Dataset entries:

|---|

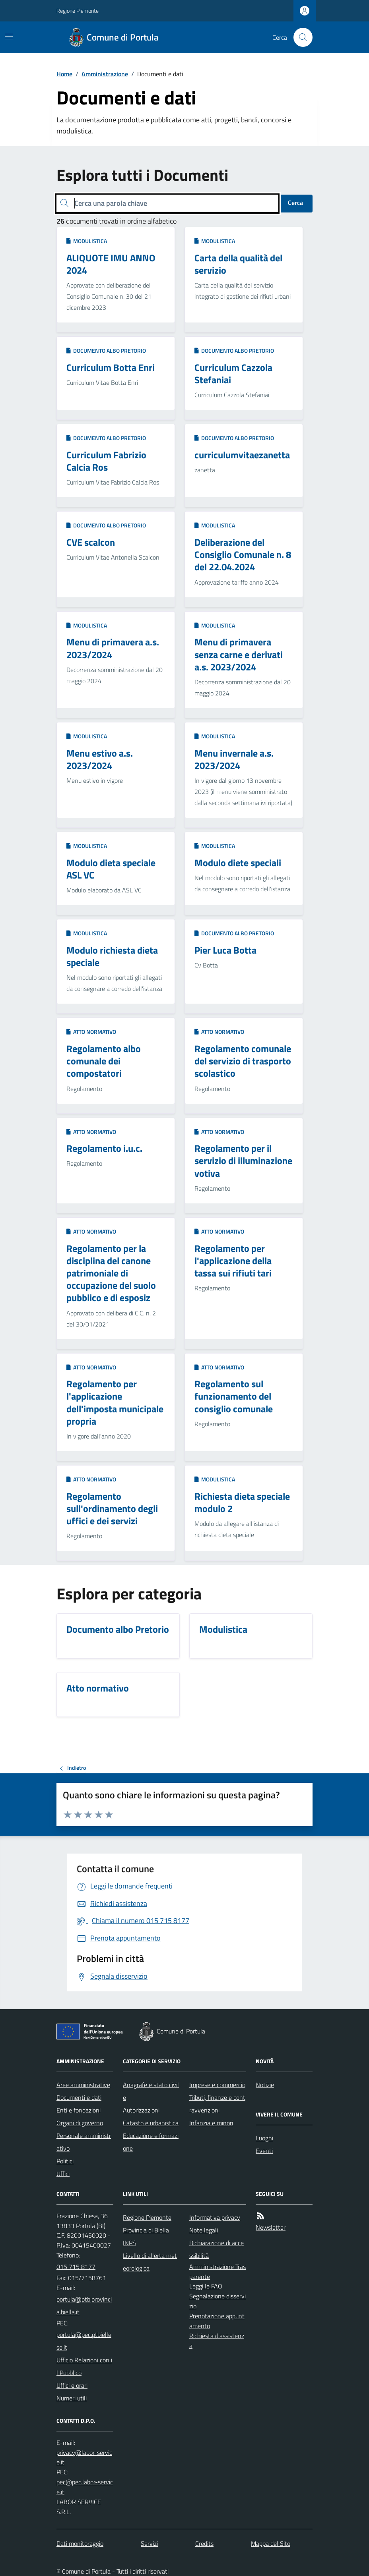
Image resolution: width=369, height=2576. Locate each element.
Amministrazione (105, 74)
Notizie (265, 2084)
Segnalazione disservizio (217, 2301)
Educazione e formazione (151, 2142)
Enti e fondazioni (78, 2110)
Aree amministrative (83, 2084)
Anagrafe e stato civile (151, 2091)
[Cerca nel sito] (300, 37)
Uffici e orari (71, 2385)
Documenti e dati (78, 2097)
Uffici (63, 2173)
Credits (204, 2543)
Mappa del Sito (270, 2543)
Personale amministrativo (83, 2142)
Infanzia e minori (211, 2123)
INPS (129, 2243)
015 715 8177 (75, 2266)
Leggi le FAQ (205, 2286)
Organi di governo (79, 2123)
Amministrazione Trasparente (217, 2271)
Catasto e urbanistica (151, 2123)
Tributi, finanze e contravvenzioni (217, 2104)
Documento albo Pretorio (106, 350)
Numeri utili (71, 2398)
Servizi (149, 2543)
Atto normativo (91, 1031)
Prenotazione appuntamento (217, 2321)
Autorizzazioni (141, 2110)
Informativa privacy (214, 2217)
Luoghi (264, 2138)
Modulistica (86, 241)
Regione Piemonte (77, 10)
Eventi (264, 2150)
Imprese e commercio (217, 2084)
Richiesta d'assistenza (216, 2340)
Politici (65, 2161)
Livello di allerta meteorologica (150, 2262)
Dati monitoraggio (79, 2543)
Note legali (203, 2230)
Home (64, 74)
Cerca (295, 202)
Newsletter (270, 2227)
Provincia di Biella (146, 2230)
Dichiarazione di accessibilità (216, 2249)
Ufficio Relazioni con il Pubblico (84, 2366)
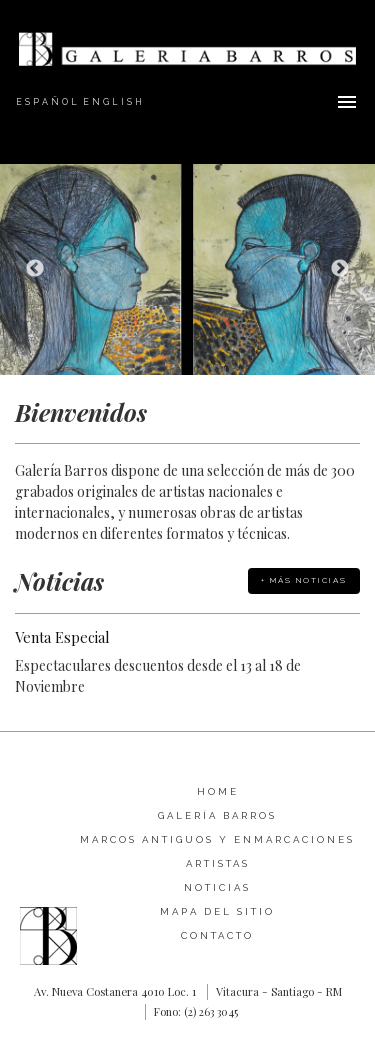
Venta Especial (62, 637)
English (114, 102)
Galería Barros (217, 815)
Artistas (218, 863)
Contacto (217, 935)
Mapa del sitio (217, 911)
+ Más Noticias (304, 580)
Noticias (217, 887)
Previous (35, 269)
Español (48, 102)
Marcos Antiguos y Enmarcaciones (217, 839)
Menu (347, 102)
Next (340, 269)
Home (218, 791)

|---|

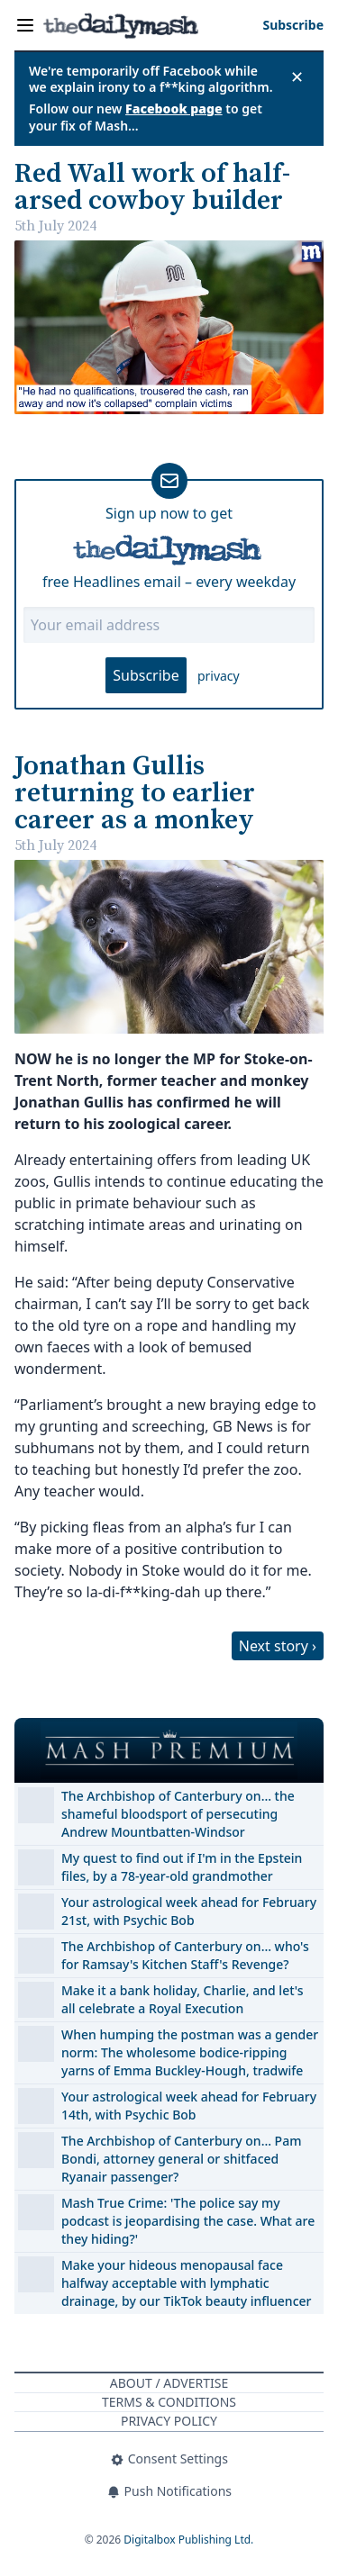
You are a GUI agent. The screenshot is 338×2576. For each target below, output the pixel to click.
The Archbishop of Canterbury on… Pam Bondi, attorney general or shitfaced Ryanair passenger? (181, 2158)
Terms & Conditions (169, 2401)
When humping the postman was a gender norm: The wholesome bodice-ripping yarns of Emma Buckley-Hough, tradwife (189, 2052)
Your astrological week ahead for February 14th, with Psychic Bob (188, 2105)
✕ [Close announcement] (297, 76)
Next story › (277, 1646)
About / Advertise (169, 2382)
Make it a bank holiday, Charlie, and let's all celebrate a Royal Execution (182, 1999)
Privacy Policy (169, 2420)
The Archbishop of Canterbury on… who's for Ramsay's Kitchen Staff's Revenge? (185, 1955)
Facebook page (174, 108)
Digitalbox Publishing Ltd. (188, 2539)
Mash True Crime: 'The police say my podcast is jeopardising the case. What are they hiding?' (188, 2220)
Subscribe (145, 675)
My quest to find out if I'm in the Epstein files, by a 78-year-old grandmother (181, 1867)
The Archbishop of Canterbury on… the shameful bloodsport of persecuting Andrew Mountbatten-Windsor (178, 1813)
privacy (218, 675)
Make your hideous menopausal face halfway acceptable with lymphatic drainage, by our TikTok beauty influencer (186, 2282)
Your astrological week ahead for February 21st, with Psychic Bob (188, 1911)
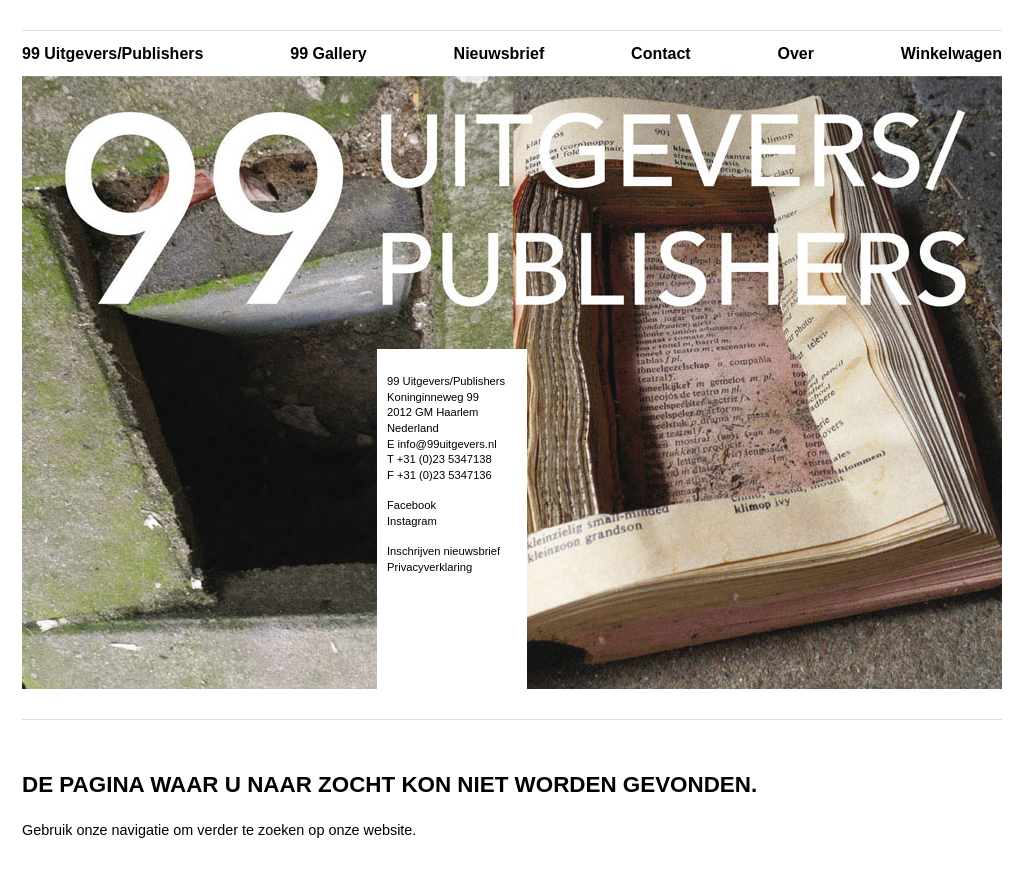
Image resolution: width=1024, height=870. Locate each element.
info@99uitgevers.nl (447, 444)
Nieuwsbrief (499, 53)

|---|

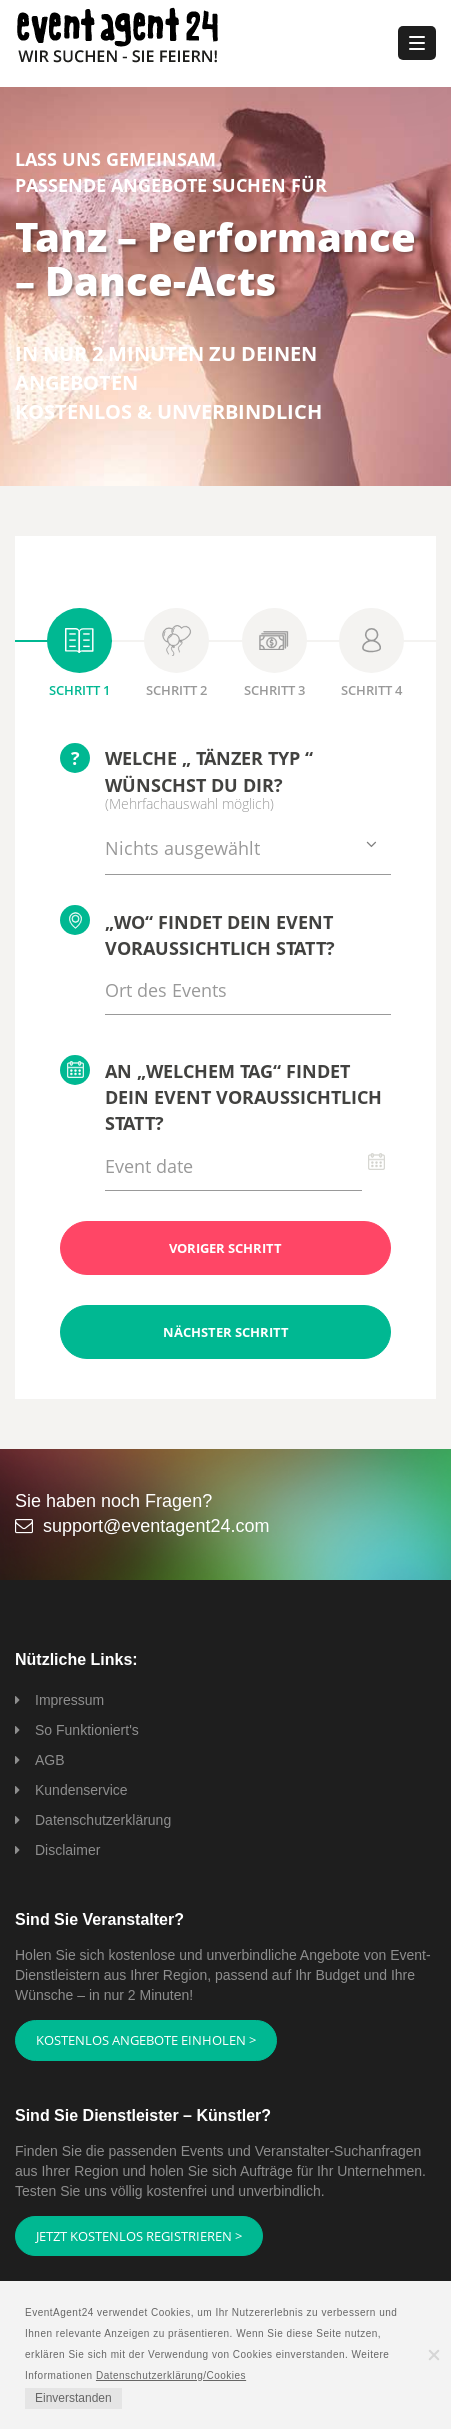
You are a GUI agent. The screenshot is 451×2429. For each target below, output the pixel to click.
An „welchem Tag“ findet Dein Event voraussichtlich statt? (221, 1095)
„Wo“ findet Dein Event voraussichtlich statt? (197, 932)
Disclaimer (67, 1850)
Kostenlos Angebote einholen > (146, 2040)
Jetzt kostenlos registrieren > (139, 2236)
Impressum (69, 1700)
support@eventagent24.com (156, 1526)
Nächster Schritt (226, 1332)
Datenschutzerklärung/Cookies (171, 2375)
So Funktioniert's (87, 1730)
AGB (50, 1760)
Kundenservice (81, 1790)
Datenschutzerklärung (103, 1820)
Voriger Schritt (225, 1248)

|---|

● **TRY IT**
Only the lines above starting with the one with "Leggi le FAQ (205, 2286)" and going through the one with "Prenotazione appuntamento (217, 2321)" are to be copied, word for word and with both ends kept.

● **ANSWER TO THIS EXERCISE**
Leggi le FAQ (205, 2286)
Organi di governo (79, 2123)
Amministrazione Trasparente (217, 2271)
Catasto e urbanistica (151, 2123)
Tributi, finanze e contravvenzioni (217, 2104)
Documento albo Pretorio (106, 350)
Numeri utili (71, 2398)
Servizi (149, 2543)
Atto normativo (91, 1031)
Prenotazione appuntamento (217, 2321)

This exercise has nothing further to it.